While other areas of Croatia receive the bulk of the spotlight, Istria in the northwest corner of the country also deserves travelers’ attention too.
Istria is an Adriatic peninsula where the pace is slower and the vibe is authentic. Take a look on a map and you will see how geographically close it is to Italy. It was even part of the country until 1947. This location and ancestry influences not only its language, culture, and cuisine, but also its Venetian architecture.

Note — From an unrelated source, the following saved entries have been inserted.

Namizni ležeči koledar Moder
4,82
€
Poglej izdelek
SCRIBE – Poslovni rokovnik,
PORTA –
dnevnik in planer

White awnings pop against ballet-pink walls of Rovinj’s quaint cafés. The gentle sounds of a musician strumming melts into the air. In Istria, friends stop to chat in the streets and meet over leisurely cups of coffee poured into miniature white mugs, packing an enormous caffeine punch. Hot pink oleander blooms tumble over balconies and deep green palms soar, all set against the backdrop of the azure Adriatic Sea.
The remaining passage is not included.